Recorded data:
::::::
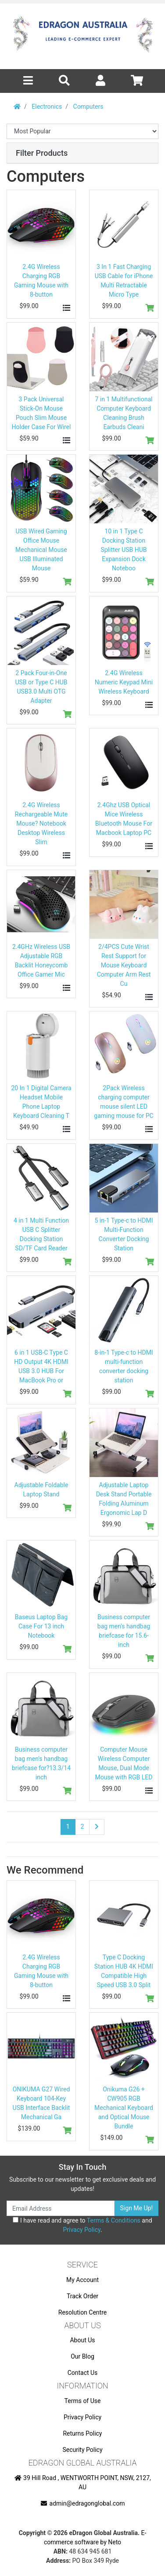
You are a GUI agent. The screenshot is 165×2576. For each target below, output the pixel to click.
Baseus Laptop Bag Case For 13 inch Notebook (41, 1626)
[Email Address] (61, 2208)
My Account (82, 2279)
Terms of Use (83, 2400)
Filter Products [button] (42, 153)
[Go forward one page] (96, 1827)
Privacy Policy (81, 2229)
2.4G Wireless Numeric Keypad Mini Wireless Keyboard (124, 682)
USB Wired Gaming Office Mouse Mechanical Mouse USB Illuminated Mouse (41, 550)
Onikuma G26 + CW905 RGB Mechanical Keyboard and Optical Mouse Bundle (123, 2108)
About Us (82, 2340)
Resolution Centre (82, 2312)
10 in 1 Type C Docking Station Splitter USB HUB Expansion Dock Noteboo (123, 550)
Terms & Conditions (113, 2220)
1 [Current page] (68, 1826)
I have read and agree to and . (82, 2225)
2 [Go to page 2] (82, 1826)
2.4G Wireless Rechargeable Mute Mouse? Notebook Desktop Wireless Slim (41, 823)
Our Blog (82, 2356)
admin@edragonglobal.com (82, 2503)
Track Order (82, 2296)
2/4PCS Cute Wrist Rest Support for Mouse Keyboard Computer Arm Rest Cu (124, 965)
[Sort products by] (82, 131)
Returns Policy (82, 2433)
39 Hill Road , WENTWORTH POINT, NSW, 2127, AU (82, 2482)
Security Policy (82, 2449)
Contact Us (83, 2372)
::::::
**Task statement**:
Only a number is expected here: the tally of lines above that contain "page". Please write nothing more.

**Answer section**:
3